The Fellowship of the Ring has obvious redemptive themes and Scriptural ideas of good and evil. Though Tolkien claims to have just written a story, it is clear that his worldview was a Christian one.
The first evidence to support this is the many Christ-types that are found in the story. First, there is Bilbo, who is a carry-over from the prequel story, The Hobbit. Unlike Christ, Bilbo was passing the torch in his role, but he served his role nonetheless. One could even make a very good argument to support Bilbo as being the John the Baptist of this story, as he is the herald for the coming Ringbearer, however reluctant. It is Bilbo’s preparation of Frodo that directly led to him being the choice of the Council of Elrond. Then there is Gandalf, who continually delivers the group from peril, and ultimately delivered them from the Balrog at Khazad-Dum. Gandalf’s sacrifice on the bridge is a strong connection to him being the Christ of this story, and even of Middle-Earth. Then of course, there is Frodo, who in a very real sense carries the weight of the world with him. The Ring grows heavier as they approach the gates of Mordor, and the reason for that is its nearness to its own demise. Sin is the same way, in that those times that are most desperate are the times that find us succumbing to temptation to the easiest. Christ’s walk was no different, as the weight of his trial caused him to weep blood and to cast himself onto the ground as he prayed that the cup would be lifted from him. The illustration obviously breaks down on many fronts, but it is not a stretch at all to say that Tolkien had Jesus in mind as he wrote the words of these stories. His pattern for redemption is one that is seen even in the most whimsical and fantastic of literature.

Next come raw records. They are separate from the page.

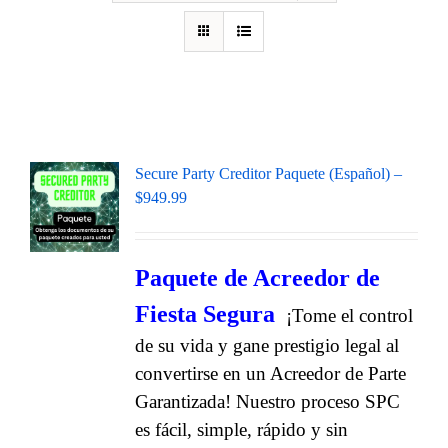
Secure Party Creditor Paquete (Español) –
$949.99
Paquete de Acreedor de
Fiesta Segura
¡Tome el control
de su vida y gane prestigio legal al
convertirse en un Acreedor de Parte
Garantizada! Nuestro proceso SPC
es fácil, simple, rápido y sin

With that, the second way that Tolkien’s Christian worldview comes out in this book is his consistent claims that the destruction of the Ring and the return of the king to White City will bring about both the destruction of evil and the restoration of all things that are good. The oldest characters in the story (Fangorn, Tom Bombadil, Gandalf, Elrond, etc) long for Middle Earth to return to the days of old, though it cannot, because of the presence of Sauron, who does not simply represent Satan, but all of sin generally. The forming of the Fellowship of the Ring set in motion an active counterattack from the side of good to overthrown evil and restore the world back to good. There was some who would not wait – the Elves – who ran away from their responsibility, as they would not have anything to do with broken world. There are others, however, that represent the contingent that believes the world was created good, and through the destruction of the Ring, it can be returned back to normal.
It is very similar to the church today. Much of the church, after their conversion, simply packs their bags and waits for glory to come, so they can “go home.” Going home to be with Jesus is something we all a believers must look forward to and long for, but it isn’t the beginning of our time with him, nor does it represent the totality of his mission on earth. He came to restore all things, not just his people, but also the entirety of his creation. Once we become Christians, we are then part of his redemption of all things, and must actively take part in that. How do we do that? Well, for the Fellowship of the Ring, they saw it as their duty to escort the Ringbearer to the depths of Mt. Doom. They were chasing sin out of the world and ushering in a different order. They failed in their task in one respect but I think it points to the fact that they were unable to do it, and had to trust in a power that was beyond. The same holds true for believers. We must come to the understanding that all things are created by him and for him, not simply those things that have to do with our “personal relationship” with him. Yes, he came to redeem you and me, but his plan is much broader than that. He came to redeem all things. Fangorn knew that the destruction of Saruman in Isengard was not just the overthrowing of a tyrant, but it was crucial for the growth and regrowth of his forest. Legolas could have boarded the boats headed to the Grey Havens, but he stayed in Middle Earth because his home was worth fighting for, and he longed to see things return to their former state. Aragorn was reluctant to take his throne, but sought to do so, as his return would signal the end of the curse on the land, and the beginning of a new day.
The Fellowship of the Ring begins a larger story that leads to the end, but this book proves the point that all good stories are written with redemption in mind. Though I am still working my way through Tolkien, I plan to begin reading Pullman’s His Dark Materials series, as I expect the same to hold true with those stories, even though they were written as an antithesis to Lewis’s Narnia series. Pullman longs for redemptive, even as an atheist. God would not have it any other way.